Psychological Approaches in The Care Setting

Extracts from this document...

Introduction

Rebecca Evans Thursday 11th February 2010 Psychological Perspectives in Health and Social Care Assignment 1: Psychological Approaches in The Care Setting Learning Outcomes:- 1. Understand psychological approaches to study. 2. Be able to apply psychological approaches to Health and Social Care. As part of this assignment, I aim to describe the application of behaviourist perspectives in health and social care. I will then go on to describe the application of psychodynamic perspectives in health and social care. Finally, I will analyse the contribution of different psychological perspectives to the understanding and management of challenging behaviour. Task 1 P1) * Describe the principles of Operant Conditioning in health and social care and use these principles to explain why a child has persistent tantrums. This type of learning was first developed by Burrhus Frederic Skinner, an American Psychologist who worked mainly with rats and pigeons discovering main key principles of learning new behaviours using the now famous "Skinner box", he was able to condition the animal to adapt to behaviour patterns. The box contained a lever, which when pressed produced a food pellet into the box. Initially, when the rat for example, was released in the box, it would run around sniffing various objects until it accidently presses the lever to release the food pellet. Gradually over a period of time, repeats this action and comes to learn that pressing the lever will reward him with food. This is known as "reinforcing behaviour" and increases the chance of the behaviour continuing. There are two forms of reinforcing, positive and negative:- * Positive Reinforcement - Occurs when as the result of following a certain behaviour pattern, a reward is given. * Negative Reinforcement - Occurs when behaviour patterns result in removing something unpleasant. For example:- to investigate negative reinforcement, Skinner installed a small electric current onto the floor of the skinner box, by pressing the lever, the rat came to learn that the current would be deactivated, thus proving negative reinforcement. ...read more.

Middle

Stage 3 (age 3-6) - At this stage of a child's development there is rapid social, physical and intellectual development. Through interaction with others, new skills are developed and an increased self-confidence is formed. By welcoming a child's curiosity about life to explore and learn new skills through play and life experiences together with new physical new initiative is developed.
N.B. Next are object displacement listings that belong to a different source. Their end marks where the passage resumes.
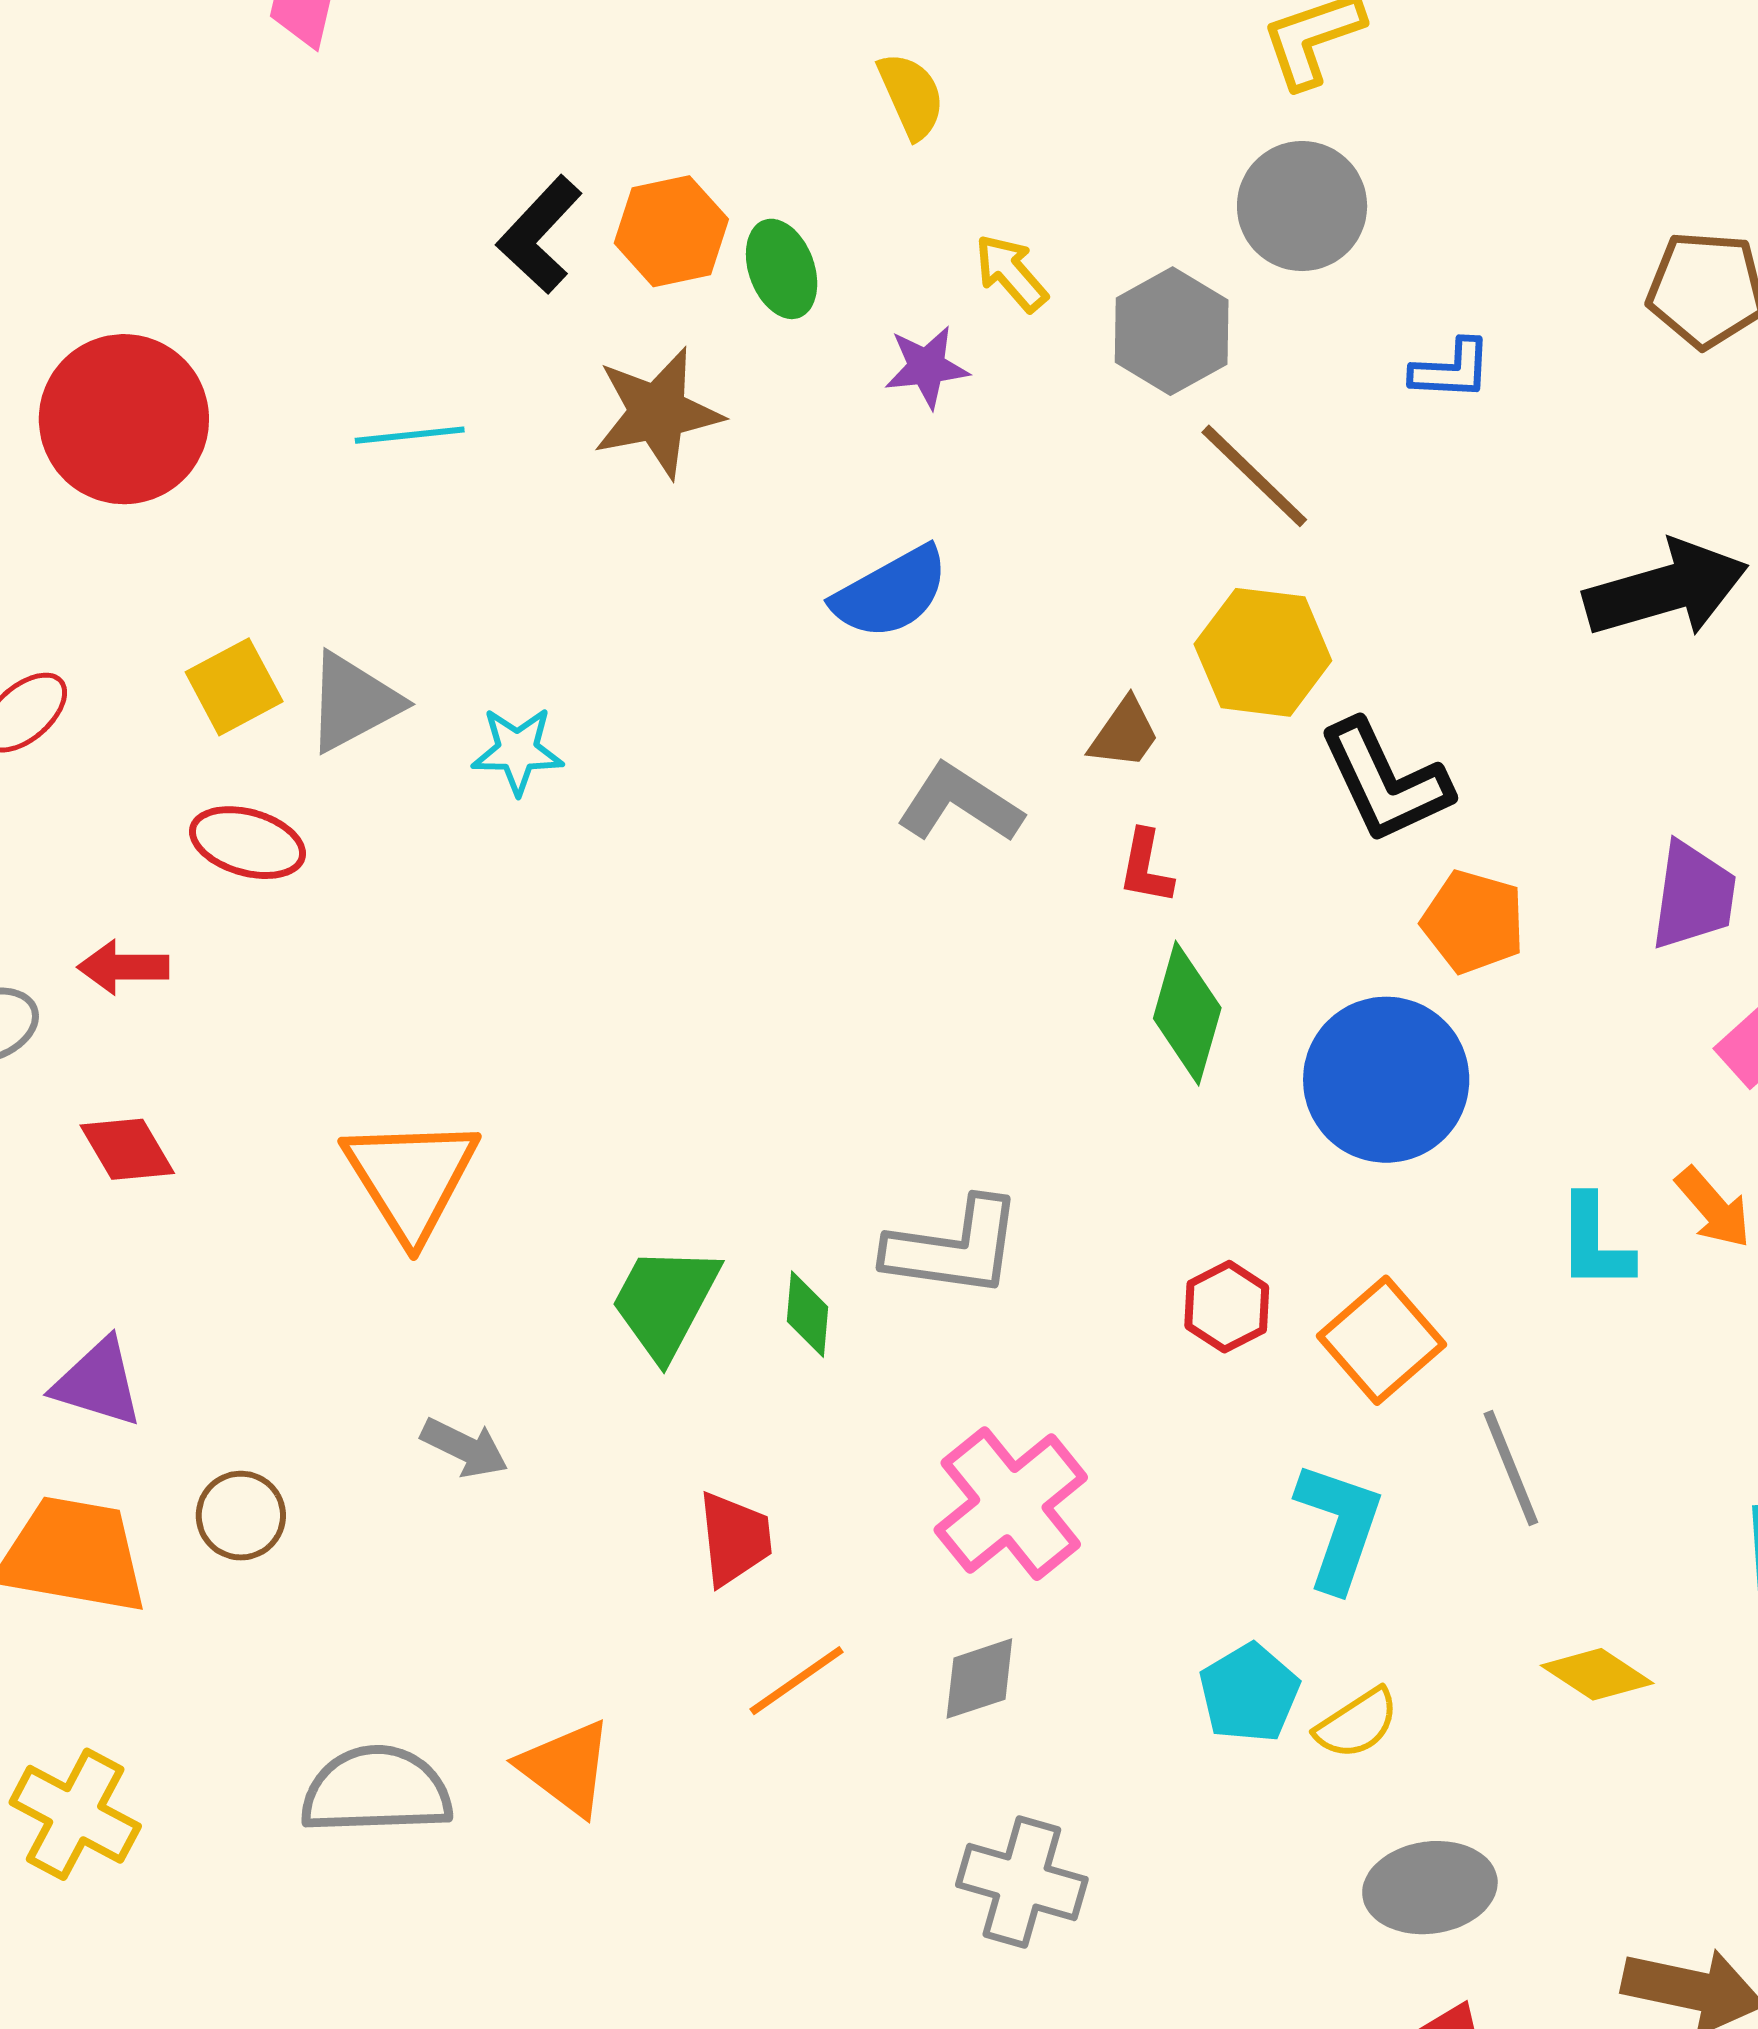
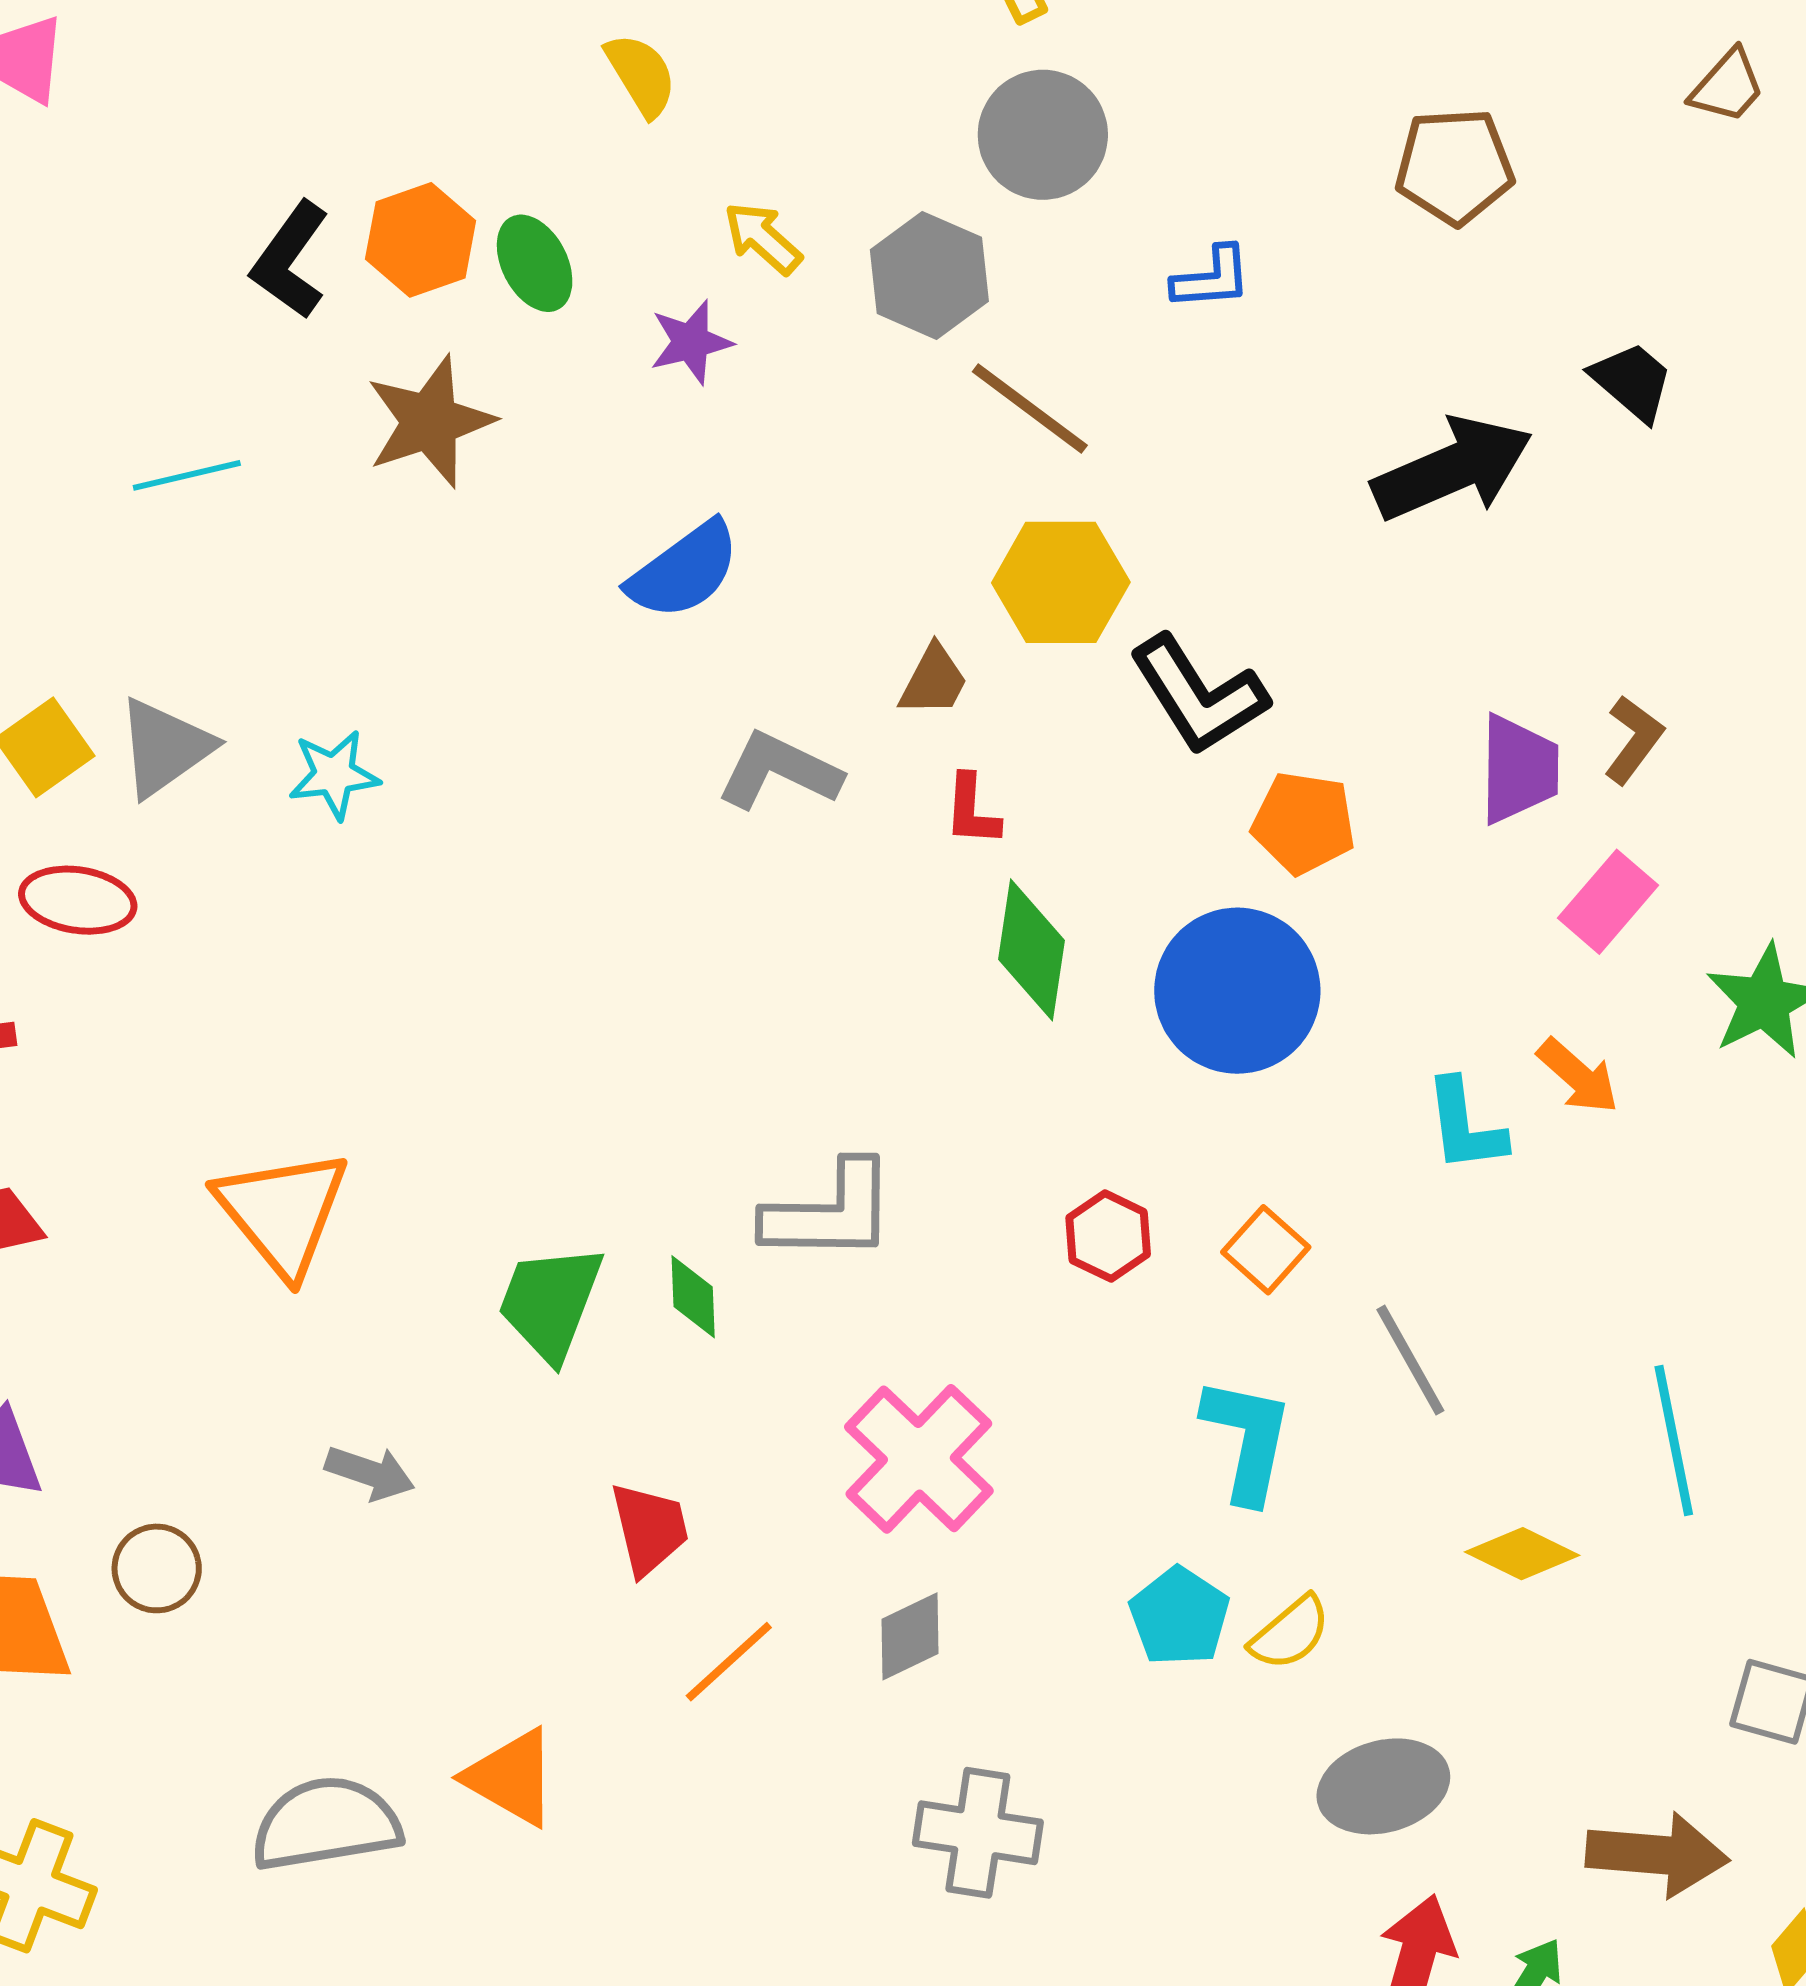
orange square: (1381, 1340) -> (1266, 1250), size x0.7

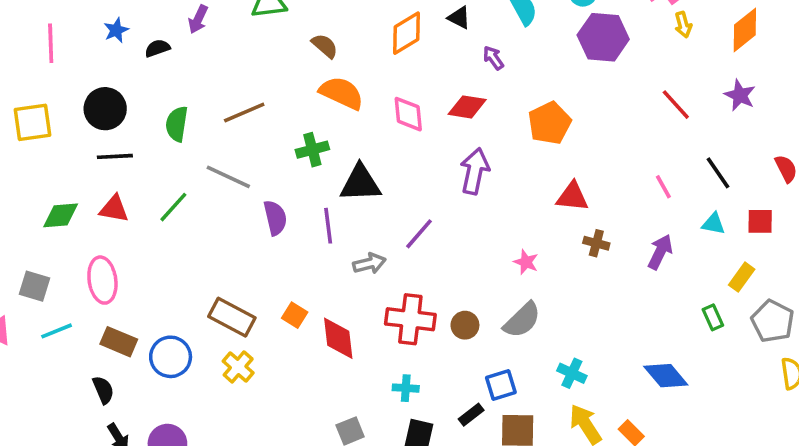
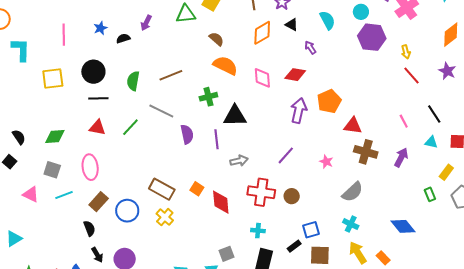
yellow arrow: (683, 25) -> (406, 52), moved
orange pentagon: (550, 123) -> (329, 101), moved
green diamond: (61, 215) -> (55, 136), moved
purple line: (419, 234) -> (286, 155), moved
brown cross: (596, 243) -> (366, 152), size x1.6
gray semicircle: (522, 320) -> (352, 192), moved
brown rectangle: (119, 342) -> (99, 202), turned -72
However, negativity at this stage such as parents ignoring questions about the world in which they live and prevention of play and physical activities, will result in a reduction in the child's curiosity about the world in which they live and confidence, competence and initiative will reduce, leaving the child with feelings of lack of self worth and guilt. Stage 4 (age 6-12) - At this stage children become concerned with how things are made and how they work. Teachers, parents and siblings all play a part at this stage of development. Children begin to compare themselves to their peers to assess their own achievements and this is essential in the development of self-worth. A sense of "industry" is developed with the individual encouraged to undertake tasks of a realistic nature where success is likely this encourages high self esteem and a sense of competence. However "Inferiority" results if the child is pushed into doing tasks they are not ready to do. A lack of guidance and encouragement, coupled with criticism for failure will lead the child with a low self esteem and overall negative self concept. Stage 5 (ages 12-18) - Erikson likened the psychological turmoil of teenage years to "storm and stress" where ones self concept is affected by several factors:- * Physical changes to the body causing an affected body image and which may have an effect on the individuals sense of self belief. * Intellectual development which allows the individual to be aware of current levels of intelligence and the potential of what careers may lie ahead. ...read more.

Conclusion

However, again Joe's dominant Id comes to the fore. He is impulsive, careless of others' feelings and does not think through the consequences of his actions. Classically, he is inclined to aggression to people of dominant Id. 3. Humanistic Approach to Joe's Behaviour The humanistic approach to Health and Social care describes the understanding of human experience from the individual's position focusing on free will and the capability of making choices. Abraham Maslow and Carl Rogers are two psychologists associated with this approach. Maslow, an American psychologist constructed his "Hierarchy of Needs" explaining requirements every human being needs in basic needs to eventually achieve self-actualisation (achieve full potential). From information given, it is evident that Joe has not fulfilled the majority of his basic needs. I feel he is at the bottom of Maslow's hierarchy he is getting the basic physical needs (food, drink, warmth, etc...). However, it can be seen that his safety and security is not achieved because he remains anxious, depressed and aggressive. Until such emotions are addressed Joe will not be able to develop accordingly to Maslow's Hierarchy of Needs. Joe can be likened more effectively to the theories of Carl Rogers, a psychologist "particularly interested in the concept of self" (Stretch, B, 2007, Pg388). Self concept is the way in which we see ourselves involving physical and biological traits. He has two key terms he uses "internalise" in the way in which we perceive outside information and build our sense of self. In Joe's case, he has a low self worth and tries to compensate by being dominant and aggressive. He is generally depressed which reinforces the feelings of inadequacy. Initially, staff and clients were supportive and friendly towards him which would help him value himself and increase self esteem. However, increasing aggression, dominance and bad behaviour causes a reverse attitude by clients and staff alike and this in turn contributes to Joe's poor behaviour affecting his self esteem in a negative way. The prospect of being made to leave the home could leave Joe feeling troubled and unhappy and have a negative concept of his ideal self. ...read more.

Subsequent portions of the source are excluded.